MemberJunction: AI Vectors Module

0High
0Medium
0Low

@memberjunction/ai-vectors

Core foundation package for vector operations in MemberJunction. Provides text processing utilities (chunking, extraction), base classes for vectorization pipelines, and interfaces for embedding providers and vector databases.

Installation

npm install @memberjunction/ai-vectors

What's Included

| Export | Type | Purpose | |---|---|---| | TextChunker | Class | Token-aware text splitting with sentence, paragraph, and fixed strategies | | TextExtractor | Class | HTML stripping, entity decoding, MIME-type routing, token truncation | | VectorBase | Class | Base class providing RunView, Metadata, AIEngine integration for subclasses | | IEmbedding | Interface | Contract for single and batch text embedding generation | | IVectorDatabase | Interface | Contract for vector database management (create/delete/list indexes) | | IVectorIndex | Interface | Contract for CRUD operations on vector records within an index | | ChunkTextParams | Type | Configuration for TextChunker.ChunkText() | | TextChunk | Type | Output chunk with text, offsets, token count, and index | | PageRecordsParams | Type | Paginated entity record retrieval configuration. Supports both OFFSET-based pagination (PageNumber) and keyset/seek pagination (AfterKey) — see KEYSET_PAGINATION_GUIDE.md. |

Architecture

graph TD
    subgraph Core["@memberjunction/ai-vectors"]
        TC["TextChunker"]
        TE["TextExtractor"]
        VB["VectorBase"]
        IE["IEmbedding"]
        IVD["IVectorDatabase"]
        IVI["IVectorIndex"]
    end

    subgraph MJCore["MemberJunction Core"]
        MD["Metadata"]
        RV["RunView"]
        BE["BaseEntity"]
    end

    subgraph AIEngine["AI Engine"]
        AIM["AIEngine.Instance"]
        MOD["Embedding Models"]
        VDB["Vector Databases"]
    end

    subgraph Consumers["Consumer Packages"]
        SYNC["ai-vector-sync"]
        DUPE["ai-vector-dupe"]
    end

    VB --> MD
    VB --> RV
    VB --> BE
    VB --> AIM
    AIM --> MOD
    AIM --> VDB
    SYNC --> VB
    SYNC --> TC
    SYNC --> TE
    DUPE --> VB

    style Core fill:#2d6a9f,stroke:#1a4971,color:#fff
    style MJCore fill:#2d8659,stroke:#1a5c3a,color:#fff
    style AIEngine fill:#b8762f,stroke:#8a5722,color:#fff
    style Consumers fill:#7c5295,stroke:#563a6b,color:#fff

TextChunker

Token-aware text splitting that respects natural language boundaries. All methods are static.

Strategies

| Strategy | Splits On | Best For | |---|---|---| | sentence | Sentence-ending punctuation (. ! ?) | Prose, articles, descriptions | | paragraph | Double newlines (\n\n) | Structured documents, Markdown, reports | | fixed | Whitespace boundaries at the character limit | Logs, code, unstructured data |

Basic Usage

import { TextChunker, ChunkTextParams, TextChunk } from '@memberjunction/ai-vectors';

const article = `Machine learning models require training data.
The quality of training data directly impacts model performance.
Data preprocessing is a critical step in any ML pipeline.
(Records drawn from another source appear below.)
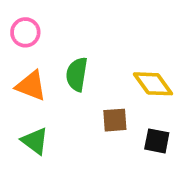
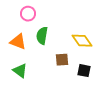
pink circle: (25, 32) -> (28, 14), moved

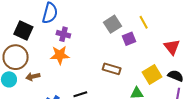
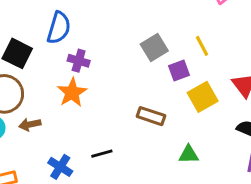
orange star: (60, 55) -> (72, 93), turned -30
yellow square: (152, 75) -> (203, 97), moved

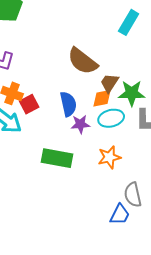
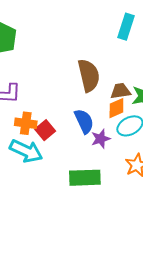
brown semicircle: (83, 61) -> (89, 75), turned -128
brown trapezoid: (110, 83) -> (120, 91), turned 60

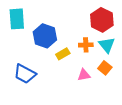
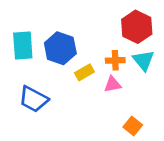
cyan rectangle: (17, 19) -> (23, 46), moved
orange square: (105, 68) -> (133, 126), moved
pink triangle: (84, 75) -> (113, 84), moved

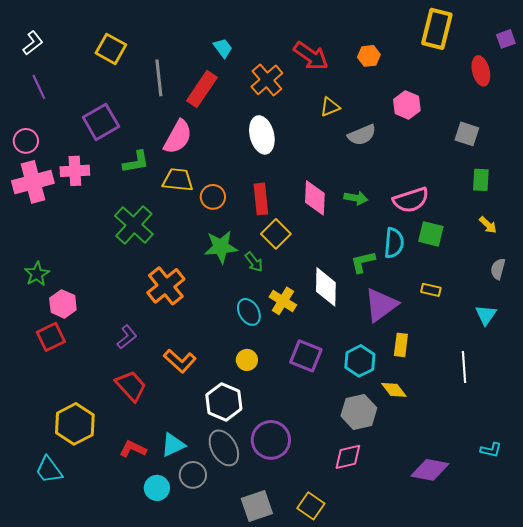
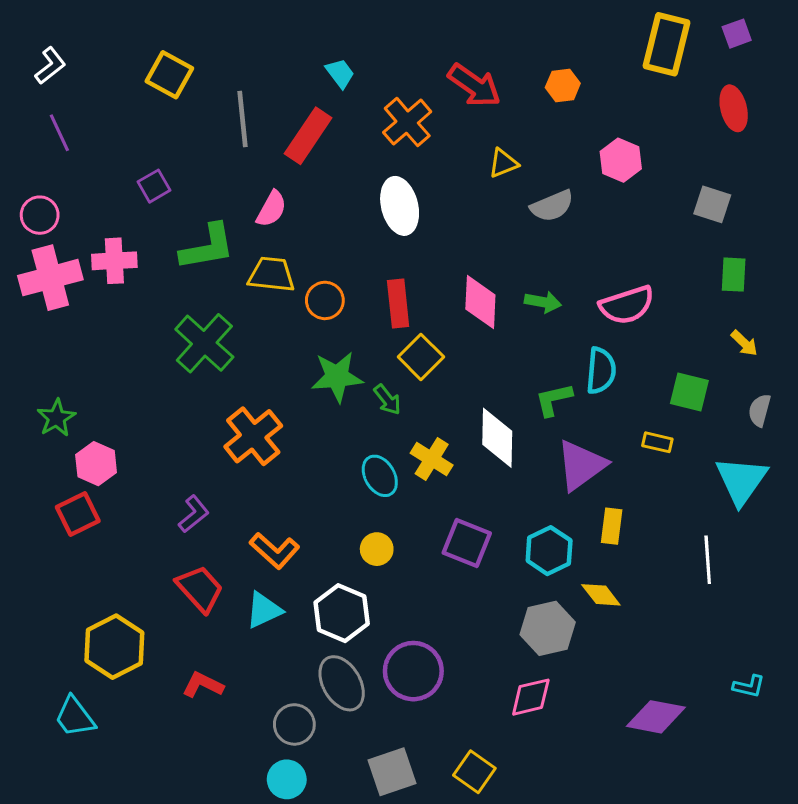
purple square: (506, 39) -> (737, 34), moved
purple square: (101, 122) -> (154, 186), size x0.6
pink semicircle: (178, 137) -> (271, 209), size x0.7
green L-shape: (136, 162) -> (207, 247), size x1.4
green square: (431, 234) -> (689, 392), moved
cyan triangle: (486, 315) -> (741, 480), size x1.6
cyan triangle: (173, 445) -> (264, 610), moved
cyan circle: (157, 488) -> (287, 779), moved

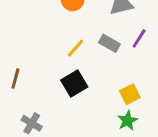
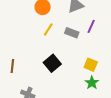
yellow line: (75, 48) -> (48, 29), moved
yellow square: (130, 94) -> (91, 65), turned -32

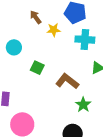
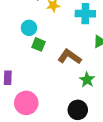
cyan circle: (14, 47) -> (29, 28), moved

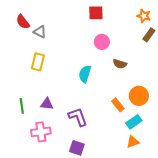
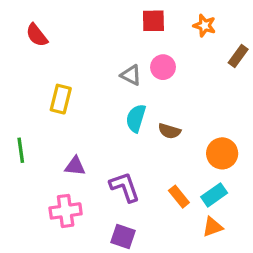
orange star: (144, 16) -> (205, 26), moved
gray triangle: (40, 32) -> (131, 75), moved
brown semicircle: (120, 64) -> (169, 131), moved
orange rectangle: (118, 105) -> (179, 197), moved
green line: (22, 106) -> (21, 150), moved

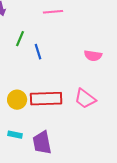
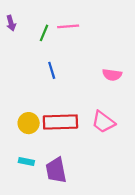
green line: (20, 39) -> (44, 33), moved

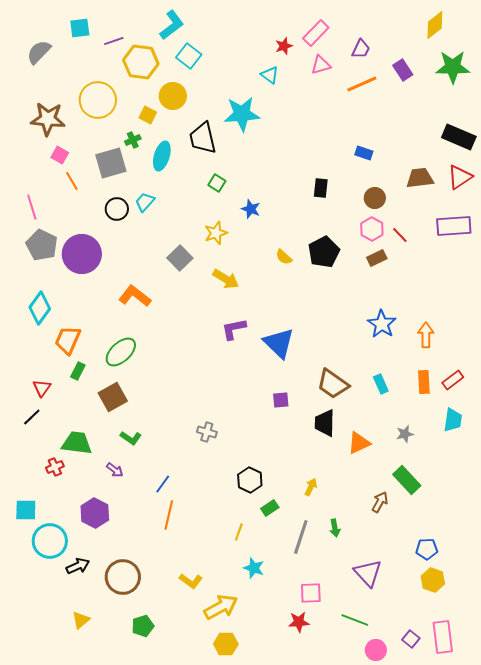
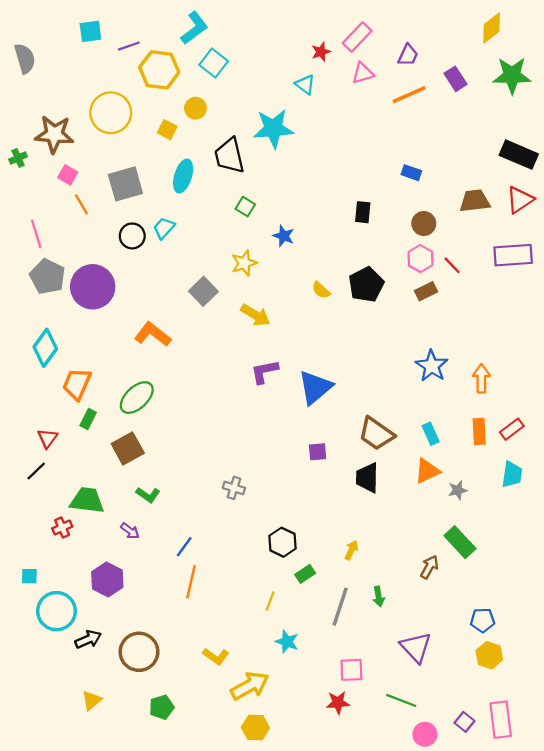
gray semicircle: (39, 52) -> (25, 59), moved, turned 120
yellow circle: (173, 96) -> (196, 108), size x0.7
green cross: (133, 140) -> (18, 158), moved
blue triangle: (279, 343) -> (315, 387), turned 36
orange triangle: (359, 443) -> (427, 471), moved
cyan square: (26, 510) -> (29, 576), size x0.7

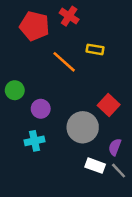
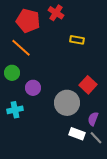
orange line: (64, 62) -> (21, 48), moved
cyan cross: (34, 141) -> (15, 110), moved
Feature engineering transforms raw data into meaningful representations.
Good features can dramatically improve model accuracy.`;

// Sentence strategy (default)
const chunks: TextChunk[] = TextChunker.ChunkText({
    Text: article,
    MaxChunkTokens: 128,
    Strategy: 'sentence'
});

for (const chunk of chunks) {
    console.log(`Chunk ${chunk.Index}: ${chunk.TokenCount} tokens, offset ${chunk.StartOffset}-${chunk.EndOffset}`);
    console.log(chunk.Text);
}

Paragraph Strategy

const markdownDoc = `## Introduction

This document covers the architecture of our data pipeline.
It handles ingestion, transformation, and storage.

## Processing

Records are validated against schema constraints.
Invalid records are routed to a dead-letter queue.

## Storage

Processed data is stored in both relational and vector databases.
Vector embeddings enable semantic search across all records.`;

const chunks = TextChunker.ChunkText({
    Text: markdownDoc,
    MaxChunkTokens: 256,
    Strategy: 'paragraph'
});
// Each paragraph becomes a chunk (or paragraphs merge if they fit together)

Fixed Strategy

const logData = `2024-01-15T10:00:00Z INFO Server started on port 4000
2024-01-15T10:00:01Z INFO Connected to database
2024-01-15T10:00:02Z WARN High memory usage detected: 85%
2024-01-15T10:00:03Z ERROR Connection timeout after 30000ms`;

const chunks = TextChunker.ChunkText({
    Text: logData,
    MaxChunkTokens: 64,
    Strategy: 'fixed'
});

Configuring Overlap

Overlap repeats trailing content from the previous chunk at the start of the next chunk, preserving context across chunk boundaries. Defaults to 10% of MaxChunkTokens.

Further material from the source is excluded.